Within days of the election of Pope Francis, stories began to surface about his conduct as the former Fr. Jorge Mario Bergoglio, head of the Jesuit order in Argentina during that country's "Dirty War," as well as his handling of the sex abuse crisis later as head of the Buenos Aires archdiocese.
The stories revisit two of the most difficult crises that have confronted the modern church -- the role of its leaders in countries split by violent dictatorships and in dealing with clerics accused of sexual crimes against children. In both instances involving Bergoglio, the reporting has included liberal use of such terms as "cloudy" and "murky."
Bergoglio was appointed Jesuit provincial when he was 37, a position he held from 1973-79, a time of civil and religious turmoil. Religious orders were losing members at a significant rate at the time; additionally, in many countries in Latin America, orders were torn between their traditional ministries and a new sense of obligation to marginalized and oppressed.
The period during which Bergoglio headed the order in Argentina coincided with the rule of a vicious military junta that killed as many as 30,000 in what was billed as a fight against communism and was officially called the Process of National Reorganization. The purge of "enemies" of the regime, which included thousands who resisted the dictatorship, was carried out in some instances with the cooperation of religious authorities.

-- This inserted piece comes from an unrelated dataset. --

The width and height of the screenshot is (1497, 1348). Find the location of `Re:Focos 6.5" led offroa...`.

As a March 18 report in The New York Times notes, one Argentine priest is on trial for "working closely with torturers" during that period, another is accused of engaging in one of the many "baby thefts" that occurred during the period from mothers who were then " 'disappeared' into a system of clandestine prisons." A third, according to the Times report, "offered biblical justification for the military's death flights," which involved dropping people who had been drugged into the sea from aircraft.
As NCR's John L. Allen Jr. noted in his pre-conclave profile of Bergoglio, an Argentine lawyer just prior to the 2005 conclave accused the cardinal of complicity in the kidnapping of two Jesuit priests during the Dirty War period. Bergoglio at the time flatly denied the charge, which was revived again when he was elected pope.

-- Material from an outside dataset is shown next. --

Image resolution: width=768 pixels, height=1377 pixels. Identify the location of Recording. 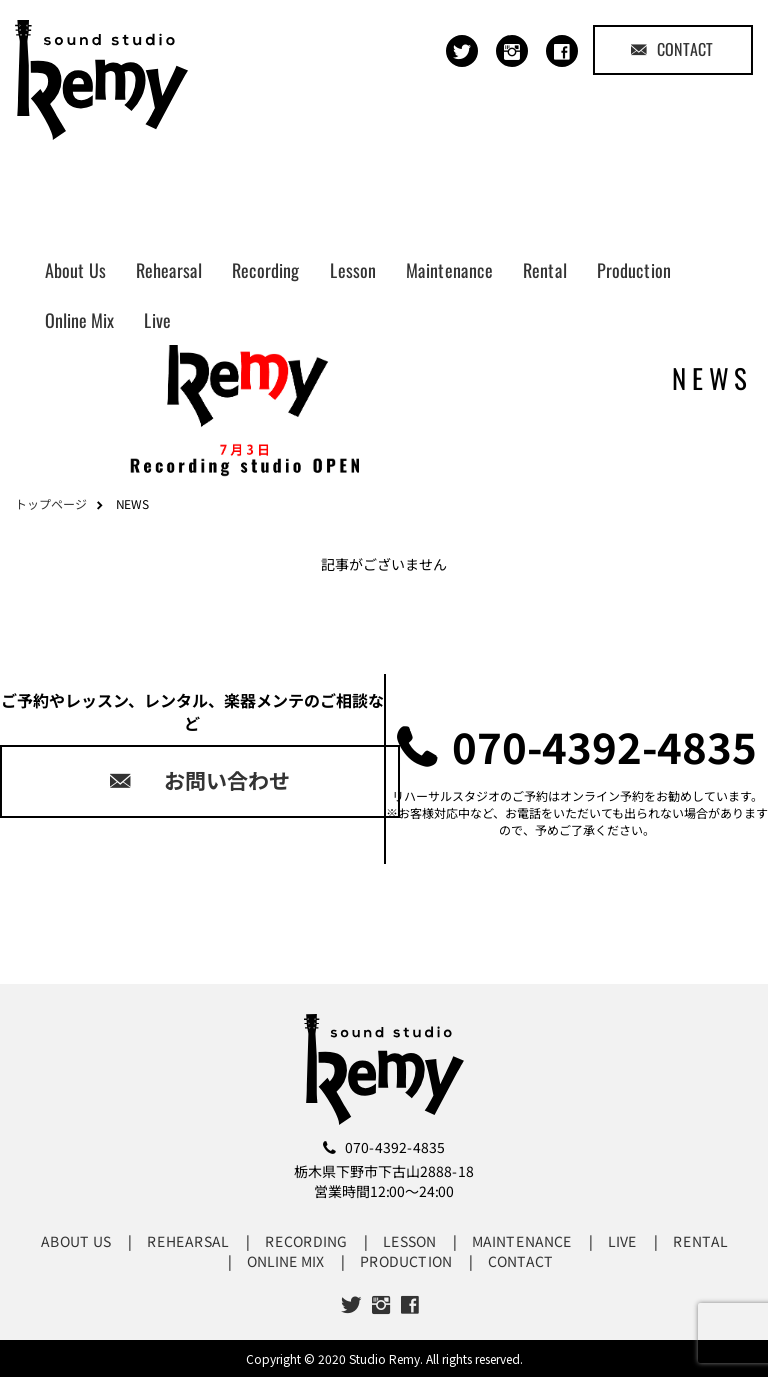
(266, 270). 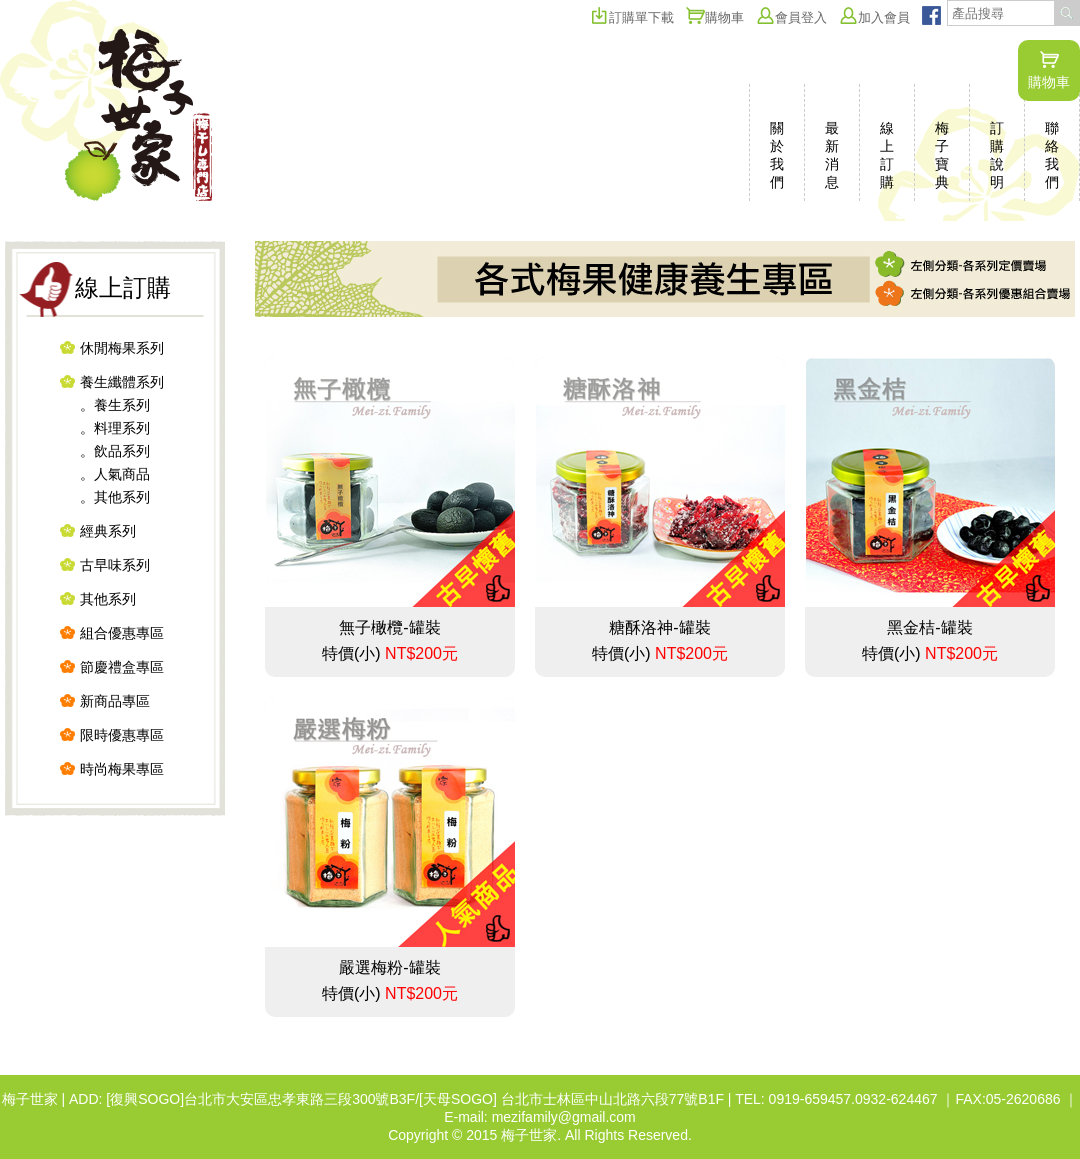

One of those advancing the charges is journalist Horacio Verbitsky, described in a recent Wall Street Journal column by Mary Anastasia O'Grady, who debunks the charges, as a former member of a guerrilla group in Argentina "and now an editor at the pro-government newspaper Página 12."
Bergoglio has delivered his own account, described as complex, in an autobiography, and since being elected pope has received strong support from Nobel Peace Prize winner Adolfo Pérez Esquivel, who said that Bergoglio was not a collaborator with the regime as were other bishops at the time.

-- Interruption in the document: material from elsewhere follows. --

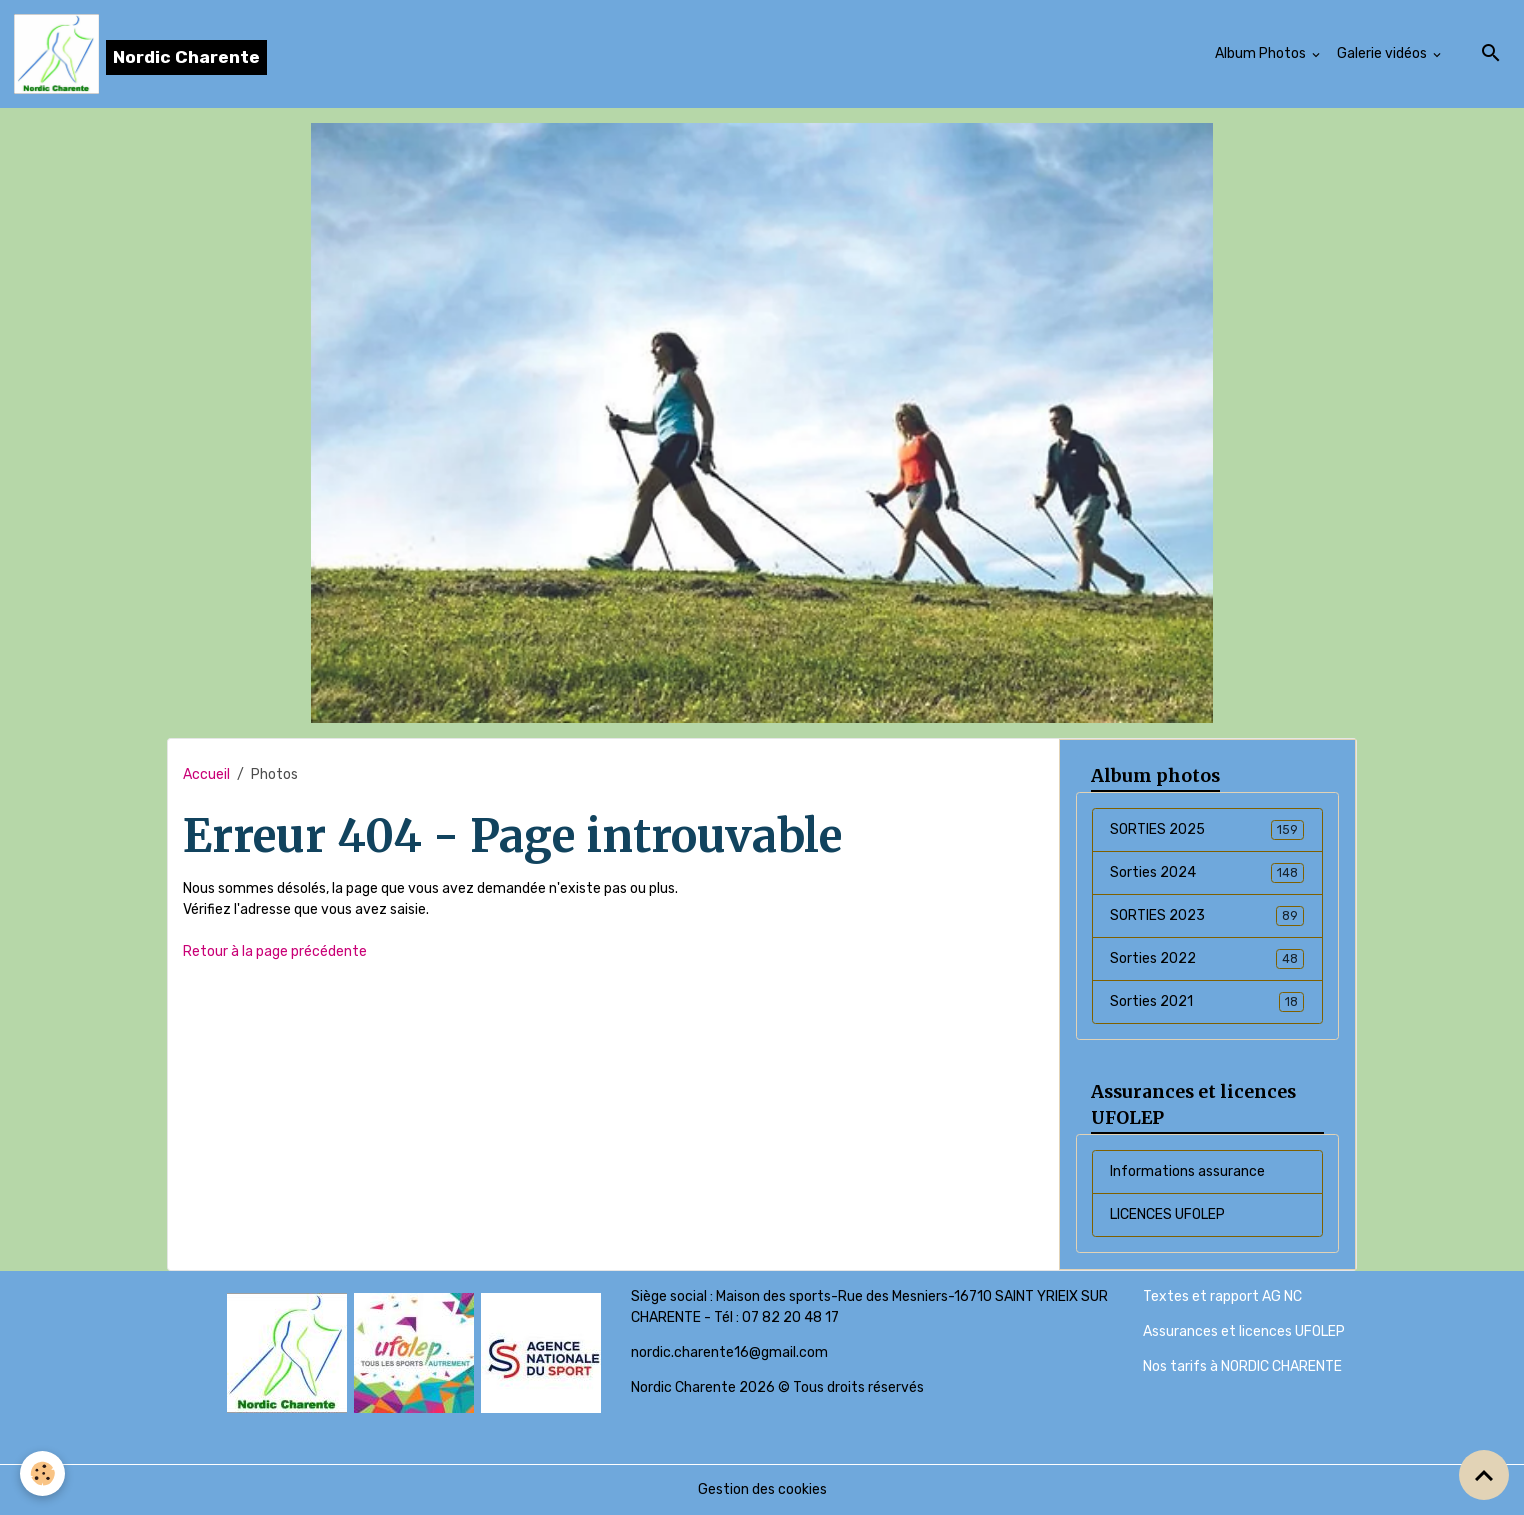 This screenshot has width=1524, height=1515. I want to click on Assurances et licences UFOLEP, so click(1244, 1331).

Francis also received enthusiastic endorsements from liberation theologian and former Franciscan priest Leonardo Boff of Brazil.
Jesuit Fr. Francisco Jalics, one of the kidnapped priests who now lives in a monastery in southern Germany, released a statement after Francis' election. He said that he met Bergoglio "years later," believed to be in 2000, to discuss the events.
"Following that, we celebrated Mass publicly together and hugged solemnly. I am reconciled to the events and consider the matter to be closed," he said in the statement. The other priest, Orlando Yorio, died in 2000.
If the tale of Bergoglio's activities during the period of government violence is inconclusive, so too, it seems, are the accounts of his handling of sex abuse cases.
Even his critics say he never acted to hide abuse and there appears to be agreement that Bergoglio acted with increasing resolve and in the latter part of his ministry in Argentina insisted that bishops immediately notify authorities of abusive priests.
Bergoglio endorsed a "zero tolerance" policy for sexual abuse by clergy in the 2012 book Sobre el Cielo y la Tierra ("On Heaven and Earth"), based on a series of conversations between Bergoglio and Rabbi Abraham Skorka, rector of the Latin American Rabbinical Seminary.
"We must never turn a blind eye. You cannot be in a position of power and destroy the life of another person," he says in the book. But he also says that he has never confronted a case of pedophilia in his archdiocese.
His critics also say he refused to meet with victims, never offered compensation and, in the case of one convicted priest, commissioned the writing of a report that has helped the priest to remain out of prison at least temporarily.